In physiology, motor coordination is the orchestrated movement of multiple body parts as required to accomplish intended actions, like walking. This coordination is achieved by adjusting kinematic and kinetic parameters associated with each body part involved in the intended movement. The modifications of these parameters typically relies on sensory feedback from one or more sensory modalities (see multisensory integration), such as proprioception and vision.

Properties

Large Degrees of Freedom

Goal-directed and coordinated movement of body parts is inherently variable because there are many ways of coordinating body parts to achieve the intended movement goal.
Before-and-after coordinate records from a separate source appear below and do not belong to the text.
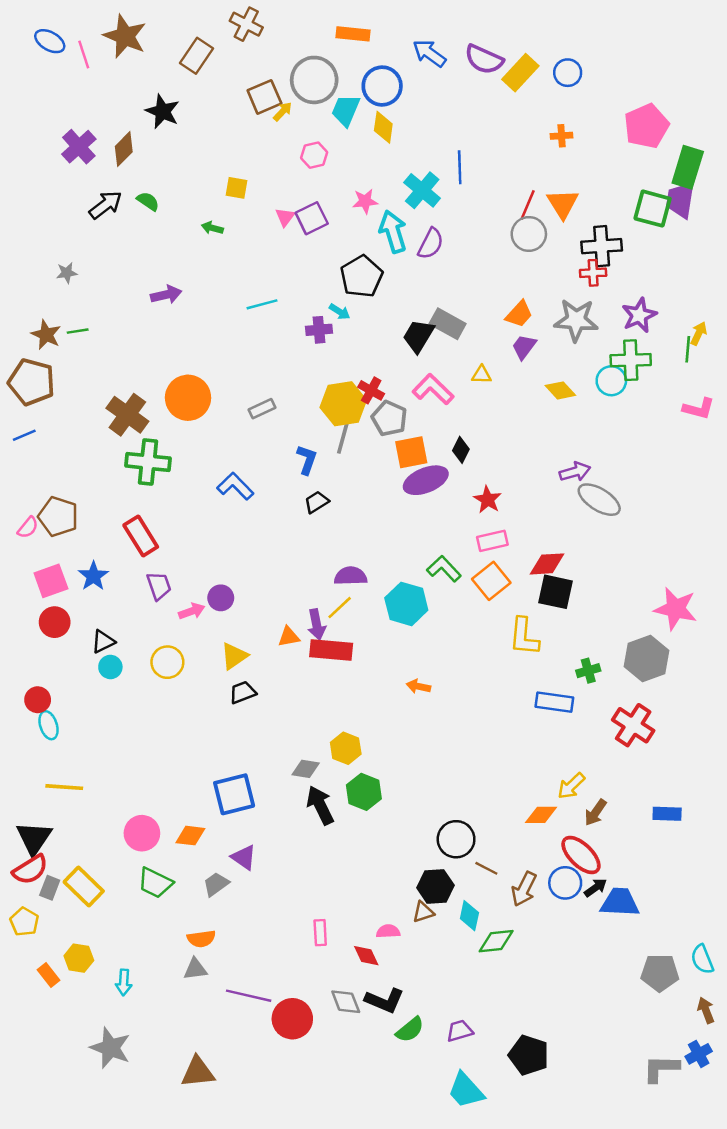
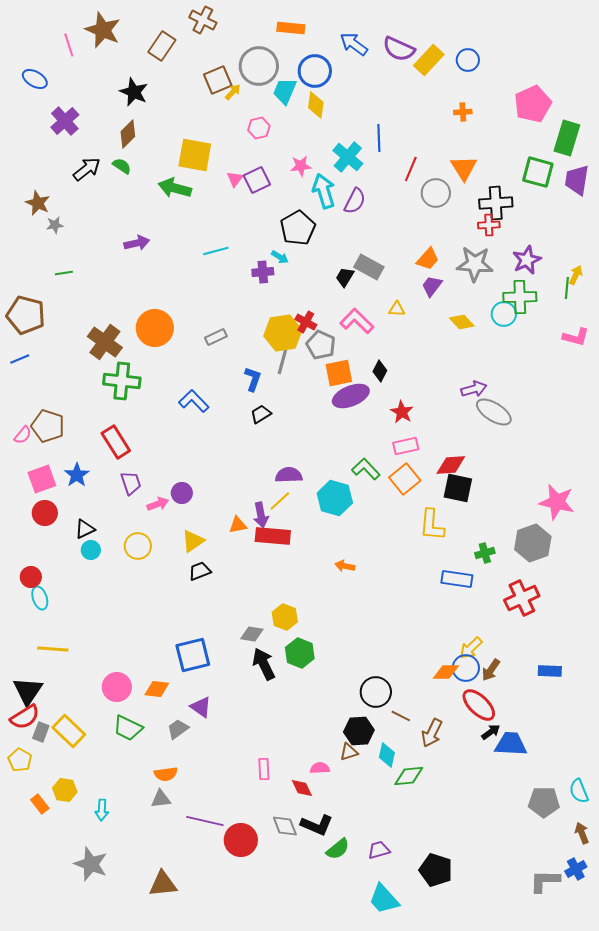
blue ellipse: (50, 41) -> (35, 79), moved
brown diamond: (124, 149) -> (128, 134), moved
yellow square: (237, 188) -> (195, 155), size x1.8
purple trapezoid: (680, 200) -> (577, 180), moved
red line: (528, 205) -> (411, 169), moved
green arrow: (212, 228) -> (175, 188), size x1.8
brown star: (46, 335) -> (38, 203), moved
black trapezoid: (418, 336) -> (345, 277), size x0.7
red cross: (633, 725) -> (522, 598), turned 32
blue circle: (565, 883) -> (466, 668), moved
This is because the degrees of freedom (DOF) is large for most movements due to the many associated neuro-musculoskeletal elements.[1] Some examples of non-repeatable movements are when pointing[2] or standing up from sitting.[3] Actions and movements can be executed in multiple ways because synergies (as described below) can vary without changing the outcome. Early work from Nikolai Bernstein worked to understand how coordination was developed in executing a skilled movement. [1] In this work, he remarked that there was no one-to-one relationship between the desired movement and coordination patterns to execute that movement. This equivalence suggests that any desired action does not have a particular coordination of neurons, muscles, and kinematics.

Complexity

The complexity of motor coordination goes unnoticed in everyday tasks, such as in the task of picking up and pouring a bottle of water into a glass. This seemingly simple task is actually composed of multiple complex tasks. For instance, this task requires the following:

(1) properly reaching for the water bottle and then configuring the hand in a way that enables grasping the bottle.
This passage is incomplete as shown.